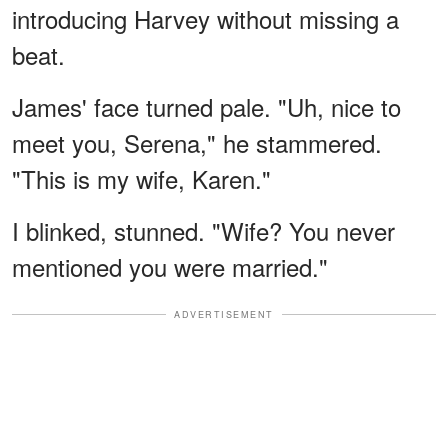
introducing Harvey without missing a
beat.
James' face turned pale. "Uh, nice to
meet you, Serena," he stammered.
"This is my wife, Karen."
I blinked, stunned. "Wife? You never
mentioned you were married."
ADVERTISEMENT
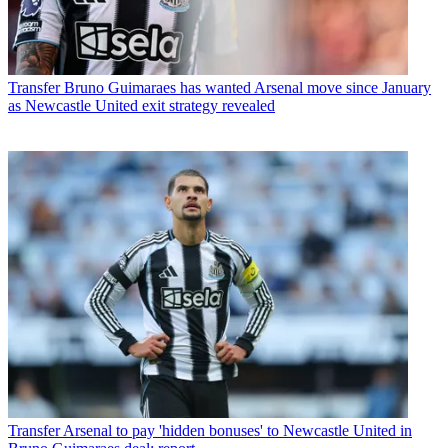
Transfer
Bruno Guimaraes has wanted Arsenal move since January
as Newcastle United exit strategy revealed
Transfer
Arsenal to pay 'hidden bonuses' to Newcastle United in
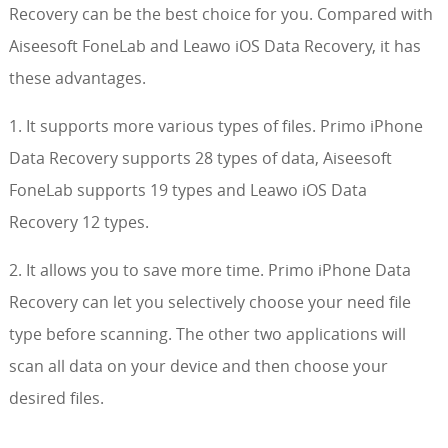
Recovery can be the best choice for you. Compared with
Aiseesoft FoneLab and Leawo iOS Data Recovery, it has
these advantages.
1. It supports more various types of files. Primo iPhone
Data Recovery supports 28 types of data, Aiseesoft
FoneLab supports 19 types and Leawo iOS Data
Recovery 12 types.
2. It allows you to save more time. Primo iPhone Data
Recovery can let you selectively choose your need file
type before scanning. The other two applications will
scan all data on your device and then choose your
desired files.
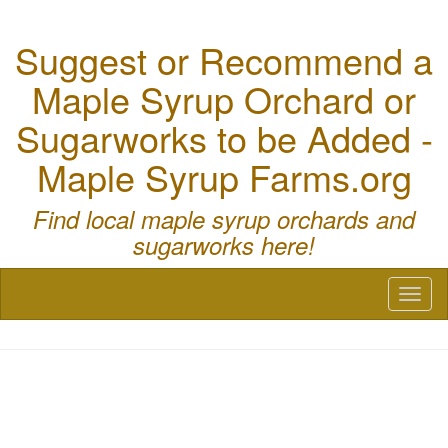
Suggest or Recommend a
Maple Syrup Orchard or
Sugarworks to be Added -
Maple Syrup Farms.org
Find local maple syrup orchards and
sugarworks here!
Toggl
naviga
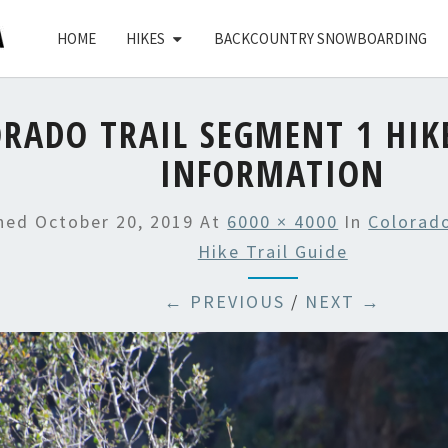
HOME
HIKES
BACKCOUNTRY SNOWBOARDING
RADO TRAIL SEGMENT 1 HIK
INFORMATION
shed
October 20, 2019
At
6000 × 4000
In
Colorado
Hike Trail Guide
← PREVIOUS
/
NEXT →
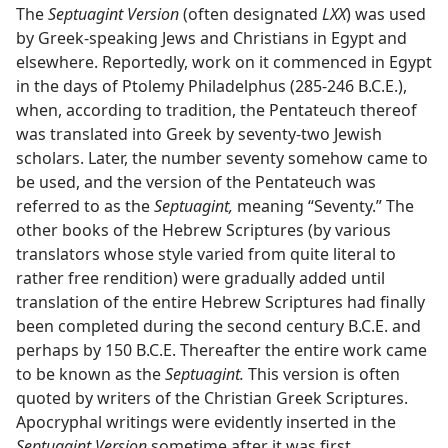
The
Septuagint Version
(often designated
LXX
) was used
by Greek-speaking Jews and Christians in Egypt and
elsewhere. Reportedly, work on it commenced in Egypt
in the days of Ptolemy Philadelphus (285-246 B.C.E.),
when, according to tradition, the Pentateuch thereof
was translated into Greek by seventy-two Jewish
scholars. Later, the number seventy somehow came to
be used, and the version of the Pentateuch was
referred to as the
Septuagint,
meaning “Seventy.” The
other books of the Hebrew Scriptures (by various
translators whose style varied from quite literal to
rather free rendition) were gradually added until
translation of the entire Hebrew Scriptures had finally
been completed during the second century B.C.E. and
perhaps by 150 B.C.E. Thereafter the entire work came
to be known as the
Septuagint.
This version is often
quoted by writers of the Christian Greek Scriptures.
Apocryphal writings were evidently inserted in the
Septuagint Version
sometime after it was first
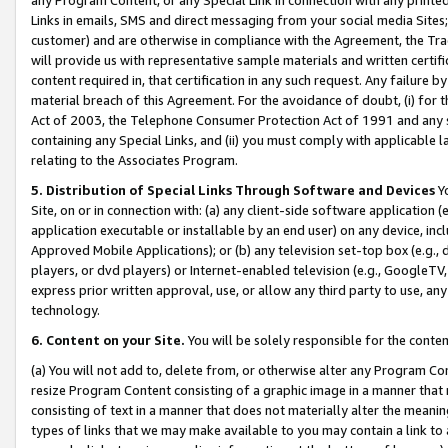
Links in emails, SMS and direct messaging from your social media Sites; 
customer) and are otherwise in compliance with the Agreement, the Tr
will provide us with representative sample materials and written certif
content required in, that certification in any such request. Any failure b
material breach of this Agreement. For the avoidance of doubt, (i) for
Act of 2003, the Telephone Consumer Protection Act of 1991 and any si
containing any Special Links, and (ii) you must comply with applicable
relating to the Associates Program.
5. Distribution of Special Links Through Software and Devices
Yo
Site, on or in connection with: (a) any client-side software application 
application executable or installable by an end user) on any device, in
Approved Mobile Applications); or (b) any television set-top box (e.g., 
players, or dvd players) or Internet-enabled television (e.g., GoogleTV, 
express prior written approval, use, or allow any third party to use, 
technology.
6. Content on your Site.
You will be solely responsible for the conten
(a) You will not add to, delete from, or otherwise alter any Program Co
resize Program Content consisting of a graphic image in a manner that
consisting of text in a manner that does not materially alter the meanin
types of links that we may make available to you may contain a link to 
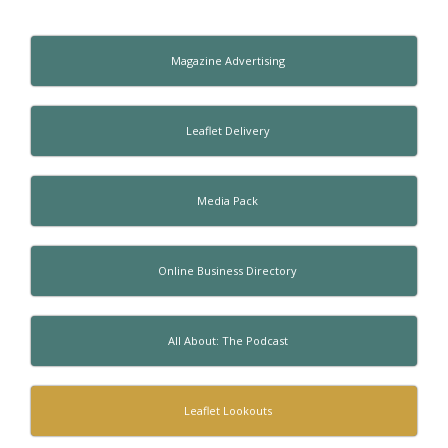
Magazine Advertising
Leaflet Delivery
Media Pack
Online Business Directory
All About: The Podcast
Leaflet Lookouts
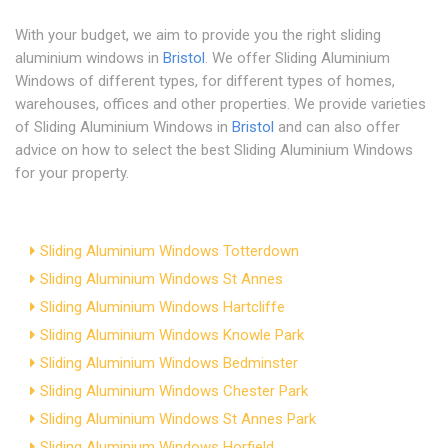
With your budget, we aim to provide you the right sliding
aluminium windows in
Bristol
. We offer Sliding Aluminium
Windows of different types, for different types of homes,
warehouses, offices and other properties. We provide varieties
of Sliding Aluminium Windows in
Bristol
and can also offer
advice on how to select the best Sliding Aluminium Windows
for your property.
Sliding Aluminium Windows Totterdown
Sliding Aluminium Windows St Annes
Sliding Aluminium Windows Hartcliffe
Sliding Aluminium Windows Knowle Park
Sliding Aluminium Windows Bedminster
Sliding Aluminium Windows Chester Park
Sliding Aluminium Windows St Annes Park
Sliding Aluminium Windows Horfield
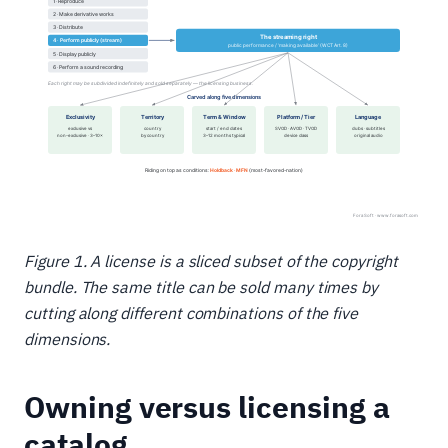
Figure 1. A license is a sliced subset of the copyright
bundle. The same title can be sold many times by
cutting along different combinations of the five
dimensions.
Owning versus licensing a
catalog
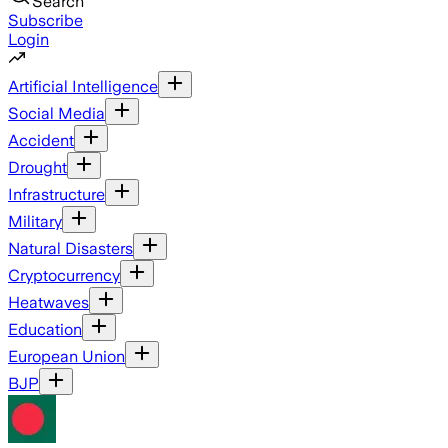
Search
Subscribe
Login
Artificial Intelligence
Social Media
Accident
Drought
Infrastructure
Military
Natural Disasters
Cryptocurrency
Heatwaves
Education
European Union
BJP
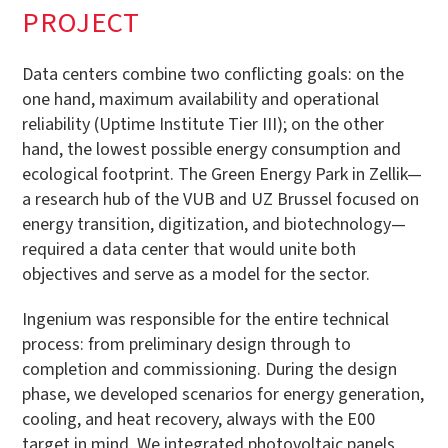
PROJECT
Data centers combine two conflicting goals: on the
one hand, maximum availability and operational
reliability (Uptime Institute Tier III); on the other
hand, the lowest possible energy consumption and
ecological footprint. The Green Energy Park in Zellik—
a research hub of the VUB and UZ Brussel focused on
energy transition, digitization, and biotechnology—
required a data center that would unite both
objectives and serve as a model for the sector.
Ingenium was responsible for the entire technical
process: from preliminary design through to
completion and commissioning. During the design
phase, we developed scenarios for energy generation,
cooling, and heat recovery, always with the E00
target in mind. We integrated photovoltaic panels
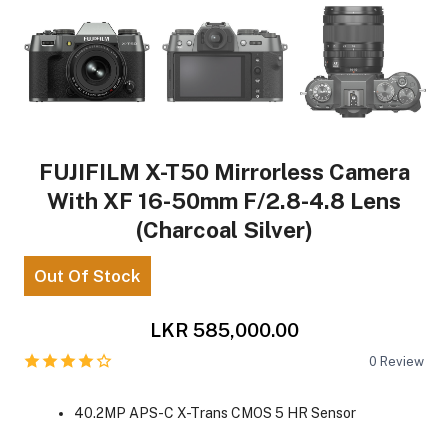
FUJIFILM X-T50 Mirrorless Camera
With XF 16-50mm F/2.8-4.8 Lens
(Charcoal Silver)
Out Of Stock
LKR 585,000.00
0
Review
40.2MP APS-C X-Trans CMOS 5 HR Sensor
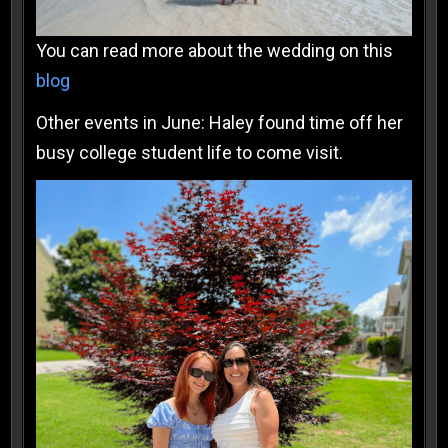
You can read more about the wedding on this
blog
Other events in June: Haley found time off her
busy college student life to come visit.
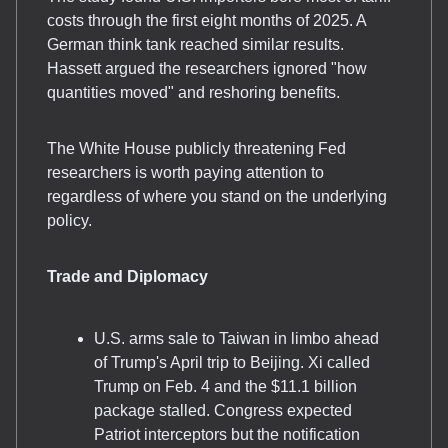
costs through the first eight months of 2025. A
German think tank reached similar results.
Hassett argued the researchers ignored "how
quantities moved" and reshoring benefits.
The White House publicly threatening Fed
researchers is worth paying attention to
regardless of where you stand on the underlying
policy.
Trade and Diplomacy
U.S. arms sale to Taiwan in limbo ahead
of Trump's April trip to Beijing. Xi called
Trump on Feb. 4 and the $11.1 billion
package stalled. Congress expected
Patriot interceptors but the notification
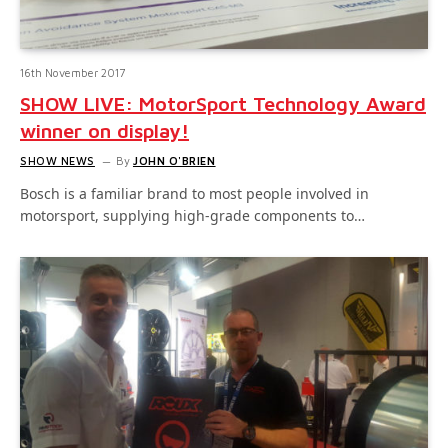
16th November 2017
SHOW LIVE: MotorSport Technology Award
winner on display!
SHOW NEWS
By
JOHN O'BRIEN
Bosch is a familiar brand to most people involved in
motorsport, supplying high-grade components to…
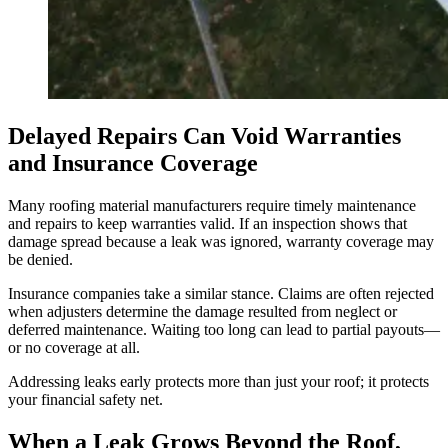
Delayed Repairs Can Void Warranties
and Insurance Coverage
Many roofing material manufacturers require timely maintenance
and repairs to keep warranties valid. If an inspection shows that
damage spread because a leak was ignored, warranty coverage may
be denied.
Insurance companies take a similar stance. Claims are often rejected
when adjusters determine the damage resulted from neglect or
deferred maintenance. Waiting too long can lead to partial payouts—
or no coverage at all.
Addressing leaks early protects more than just your roof; it protects
your financial safety net.
When a Leak Grows Beyond the Roof,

PROMPT:
For the string "will", go line by line through the material and copy every line that has it.

SOLUTION TO THIS TASK:
type before scanning. The other two applications will
will provide us with representative sample materials and written certif
You will be solely responsible for the conten
(a) You will not add to, delete from, or otherwise alter any Program Co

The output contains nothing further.